§ **WHAT YOU HAVE TO DO**
Once the pictures are set aside, repeat all of the data below exactly.

§ **DATA IN THIS EXERCISE**
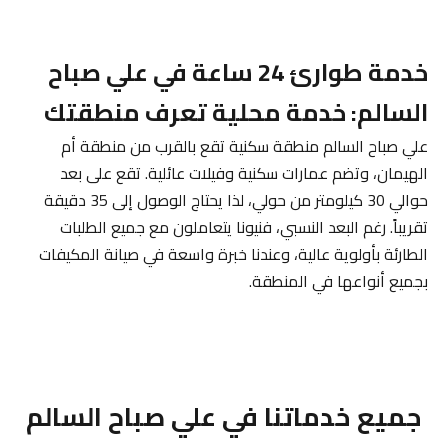
خدمة طوارئ 24 ساعة في علي صباح
السالم: خدمة محلية تعرف منطقتك
علي صباح السالم منطقة سكنية تقع بالقرب من منطقة أم
الهيمان، وتضم عمارات سكنية وفيلات عائلية. تقع على بعد
حوالي 30 كيلومتر من حولي، لذا يحتاج الوصول إلى 35 دقيقة
تقريباً. رغم البعد النسبي، فنيونا يتعاملون مع جميع الطلبات
الطارئة بأولوية عالية، وعندنا خبرة واسعة في صيانة المكيفات
بجميع أنواعها في المنطقة.
جميع خدماتنا في علي صباح السالم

§ **TASK RESULT**
خدمة طوارئ 24 ساعة في علي صباح
السالم: خدمة محلية تعرف منطقتك
علي صباح السالم منطقة سكنية تقع بالقرب من منطقة أم
الهيمان، وتضم عمارات سكنية وفيلات عائلية. تقع على بعد
حوالي 30 كيلومتر من حولي، لذا يحتاج الوصول إلى 35 دقيقة
تقريباً. رغم البعد النسبي، فنيونا يتعاملون مع جميع الطلبات
الطارئة بأولوية عالية، وعندنا خبرة واسعة في صيانة المكيفات
بجميع أنواعها في المنطقة.
جميع خدماتنا في علي صباح السالم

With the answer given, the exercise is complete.